After the Federal Reserve released two days worth of Fed minutes to investors, Fed Chairman Jerome Powell is trying to curb financial market panic. After a 10 percent rally, stocks worldwide started to sell off following the release of the Fed minutes, which expressed concerns about rising inflation. Dow futures were down by more than 200 points while investors fear that Powell and other officials at the Fed could be raising interest rates further and sooner than expected.
Early optimism due to strong jobs report
Early Friday, the Federal Reserve released minutes to the Fed’s latest meeting on June 5. In the minutes, a majority of the Fed officials described the economy as strong, but expressed caution about elevated inflation. Several Fed officials expected to hike interest rates, including Fed Chairman Jerome Powell.
The Fed’s minutes come days after employment in the U.S. increased by a net 222,000 jobs in May, faster than the gain of 200,000 jobs in April. This adds to the recent optimism due to positive U.S. economic reports. Reports on U.S. and Chinese trade negotiations are also expected next week.
China’s trade deficit increased to $42.45 billion from $39.89 billion in March. U.S. trade deficit increased from $20.74 billion to $21.51 billion in April. While the trade deficit increase may seem high, it is a temporary occurrence that may not change the idea of a trade war with China. The US Commerce Department stated that the trade deficit will likely rise between $40 billion and $50 billion for June. Analysts will be watching trade negotiations to see if President Donald Trump will declare a new trade war with China this month.

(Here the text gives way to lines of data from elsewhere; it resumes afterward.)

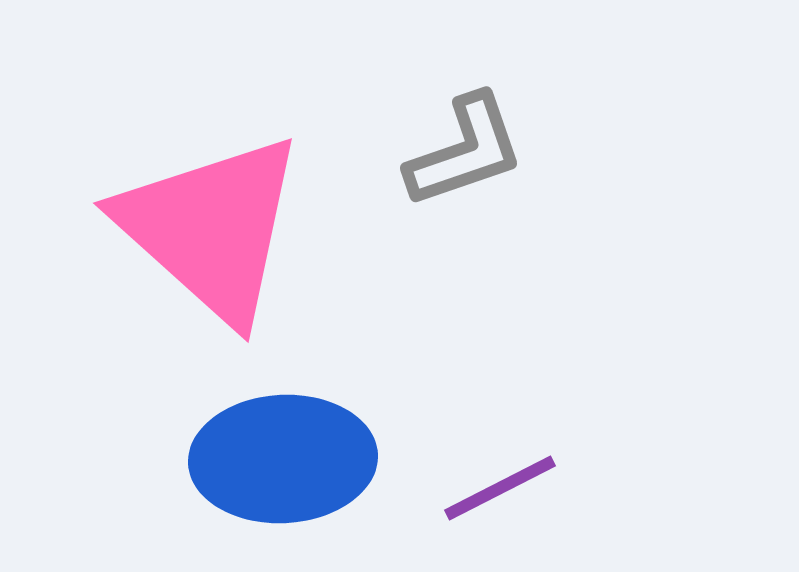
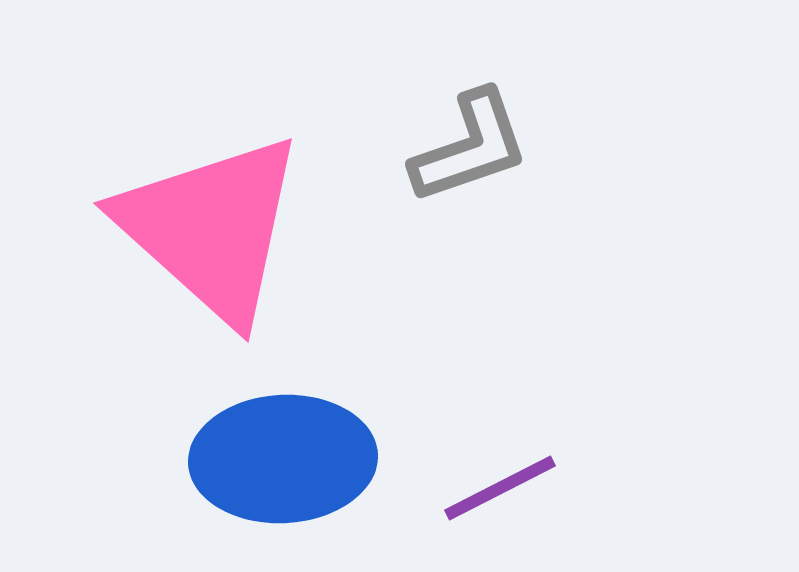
gray L-shape: moved 5 px right, 4 px up
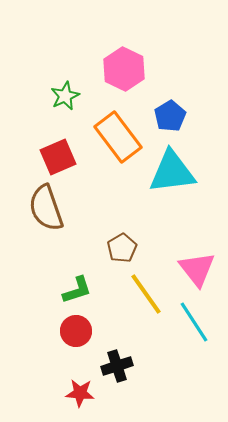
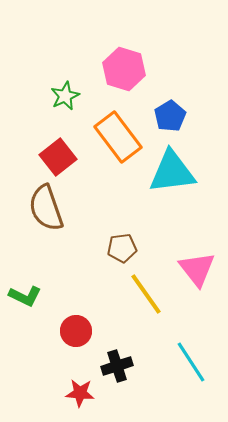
pink hexagon: rotated 9 degrees counterclockwise
red square: rotated 15 degrees counterclockwise
brown pentagon: rotated 24 degrees clockwise
green L-shape: moved 52 px left, 6 px down; rotated 44 degrees clockwise
cyan line: moved 3 px left, 40 px down
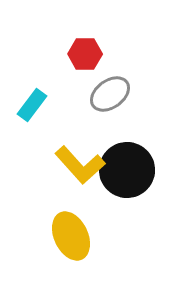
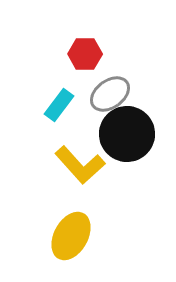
cyan rectangle: moved 27 px right
black circle: moved 36 px up
yellow ellipse: rotated 54 degrees clockwise
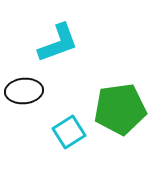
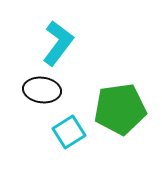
cyan L-shape: rotated 33 degrees counterclockwise
black ellipse: moved 18 px right, 1 px up; rotated 12 degrees clockwise
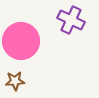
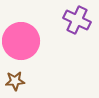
purple cross: moved 6 px right
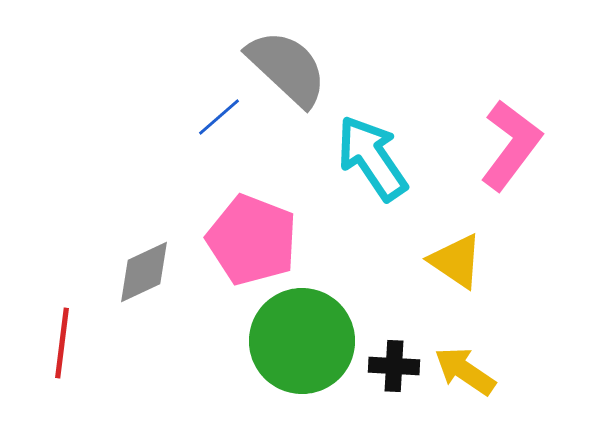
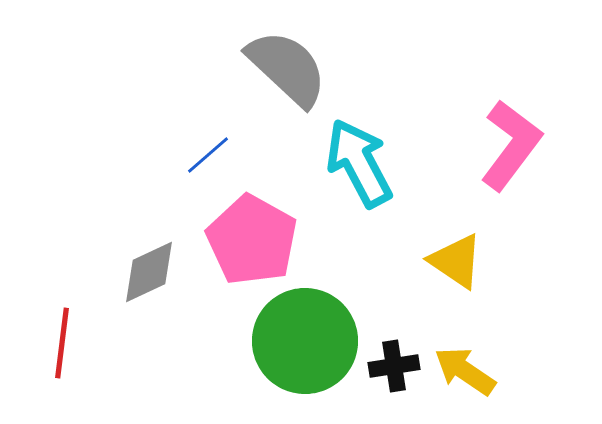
blue line: moved 11 px left, 38 px down
cyan arrow: moved 13 px left, 5 px down; rotated 6 degrees clockwise
pink pentagon: rotated 8 degrees clockwise
gray diamond: moved 5 px right
green circle: moved 3 px right
black cross: rotated 12 degrees counterclockwise
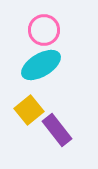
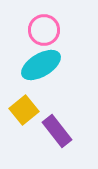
yellow square: moved 5 px left
purple rectangle: moved 1 px down
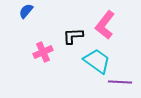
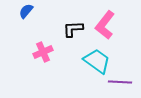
black L-shape: moved 7 px up
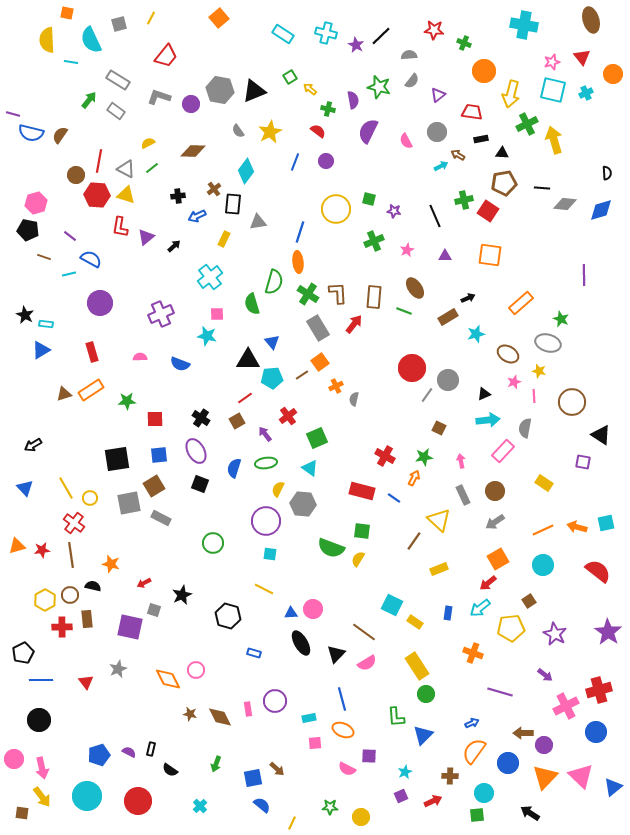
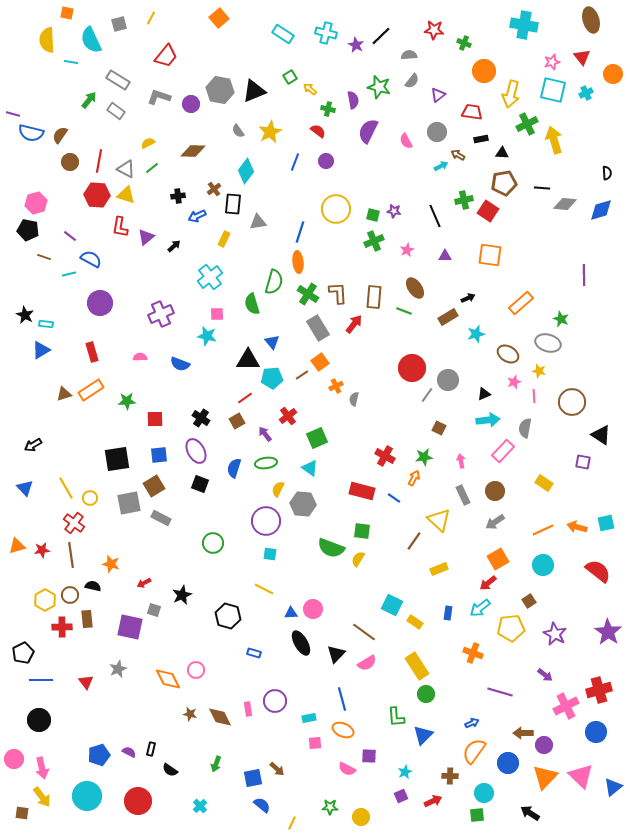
brown circle at (76, 175): moved 6 px left, 13 px up
green square at (369, 199): moved 4 px right, 16 px down
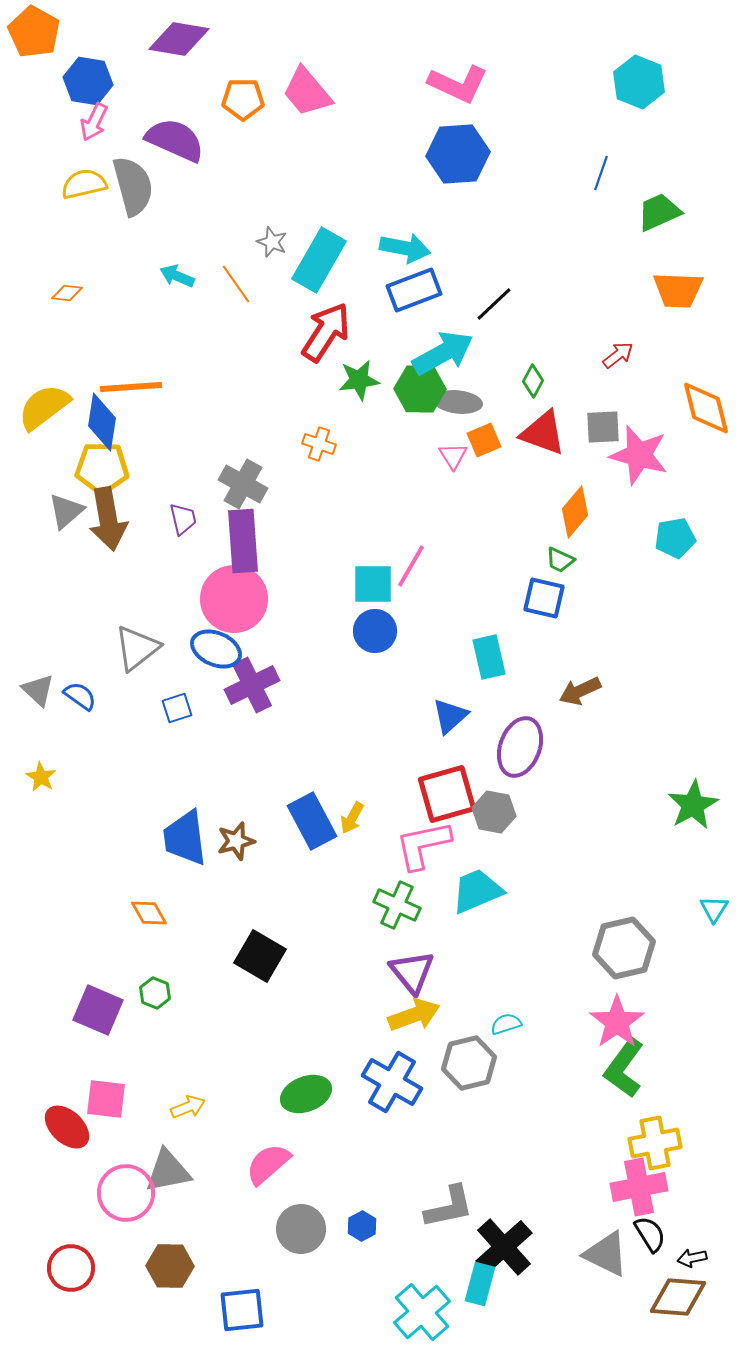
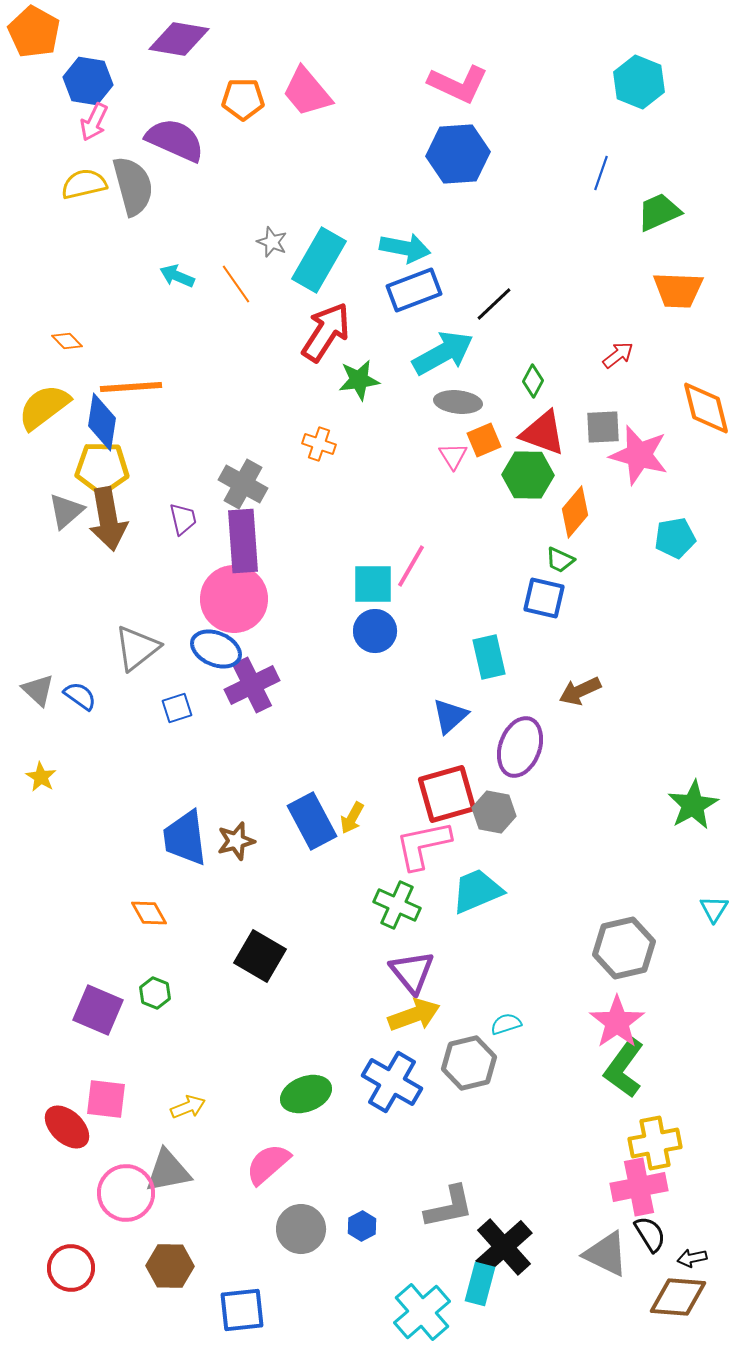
orange diamond at (67, 293): moved 48 px down; rotated 40 degrees clockwise
green hexagon at (420, 389): moved 108 px right, 86 px down
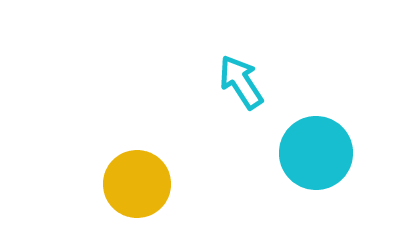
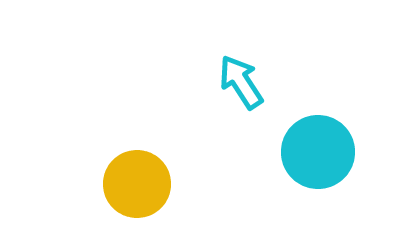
cyan circle: moved 2 px right, 1 px up
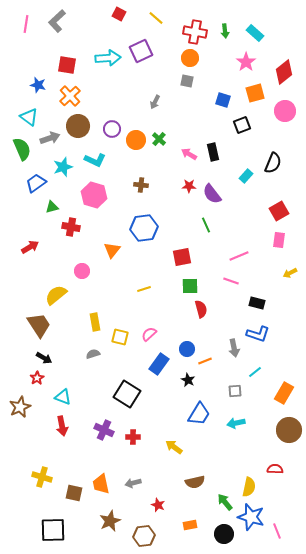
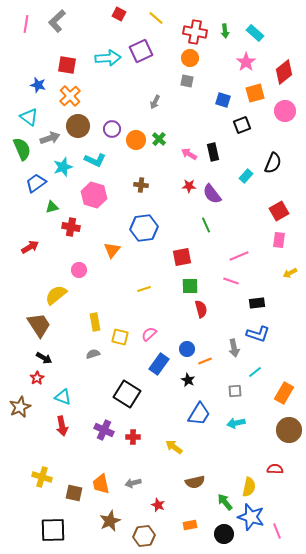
pink circle at (82, 271): moved 3 px left, 1 px up
black rectangle at (257, 303): rotated 21 degrees counterclockwise
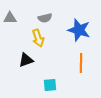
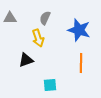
gray semicircle: rotated 128 degrees clockwise
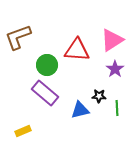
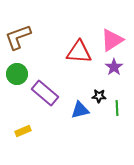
red triangle: moved 2 px right, 2 px down
green circle: moved 30 px left, 9 px down
purple star: moved 1 px left, 2 px up
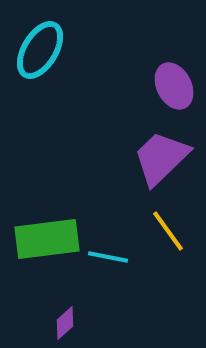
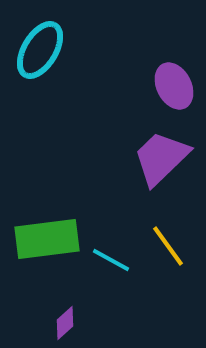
yellow line: moved 15 px down
cyan line: moved 3 px right, 3 px down; rotated 18 degrees clockwise
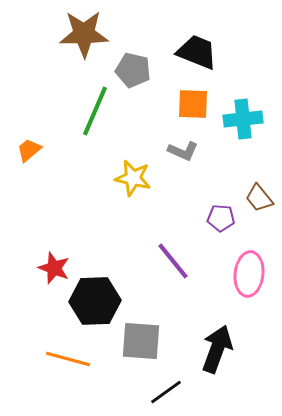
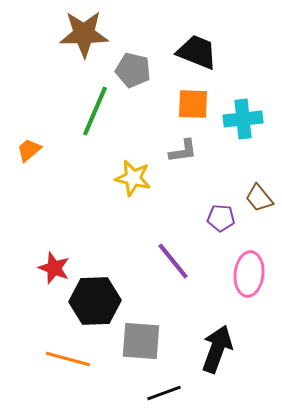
gray L-shape: rotated 32 degrees counterclockwise
black line: moved 2 px left, 1 px down; rotated 16 degrees clockwise
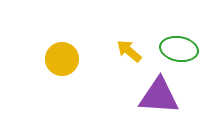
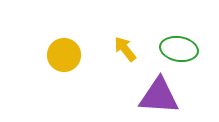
yellow arrow: moved 4 px left, 2 px up; rotated 12 degrees clockwise
yellow circle: moved 2 px right, 4 px up
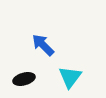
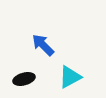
cyan triangle: rotated 25 degrees clockwise
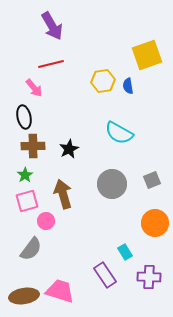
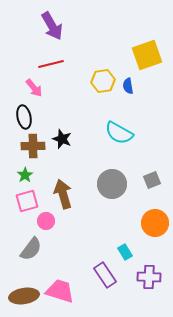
black star: moved 7 px left, 10 px up; rotated 24 degrees counterclockwise
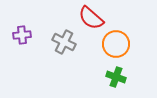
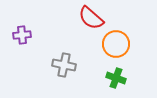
gray cross: moved 23 px down; rotated 15 degrees counterclockwise
green cross: moved 1 px down
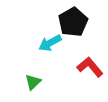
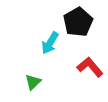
black pentagon: moved 5 px right
cyan arrow: rotated 30 degrees counterclockwise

Recession fears may be increasing
Powell also expressed concern about the recent financial market jump in a speech in the U.S. A weak jobs report on Friday in Europe caused markets to jump later in the day, but some blamed it on a rebound after a very significant sell-off earlier this week. The blue-chip index, Dow Jones Industrial Average, jumped by more than 200 points in mid-afternoon. Markets were also supported by solid economic reports, which indicated the U.S. economy may be in good health.
Investors had already moved out of the stock market in anticipation of a possible trade war with China. But the Chinese economy is showing the beginnings of a slowdown as the country’s gross domestic product rose 7.1 percent in April, compared to 8.5 percent the previous month. This follows a report released in April by the National Bureau of Statistics of China showing that the economy had slowed down in the previous quarter.
The U.S. and China are expected to announce an agreement that they have reached before the end of this month. But that could mean that the U.S. will impose new tariffs on Chinese imports, which could cause markets to plummet. Even if they do get a trade deal done by June 30, the next phase could start a month or two later as they still need to get the agreement approved by Congress.
Widespread inflation could hurt China
Many economists expect inflation in China to skyrocket over the next year. China recently announced that it had to release a 6.6 percent increase in its minimum wage in the first half of this year, which will increase costs significantly. The same could happen if the U.S. decides to raise tariffs on Chinese goods.
Even though China has tried to blame the global economic slowdown on its neighbors, it has a lot to do with itself. China is using a lot of debt to spur its economy. This comes after the country refused to slow down its credit binge in previous years. Last year, it issued $12 trillion in debt. In 2018, it reportedly issued $100 trillion in total debt, twice the amount that the United States had in total debt last year.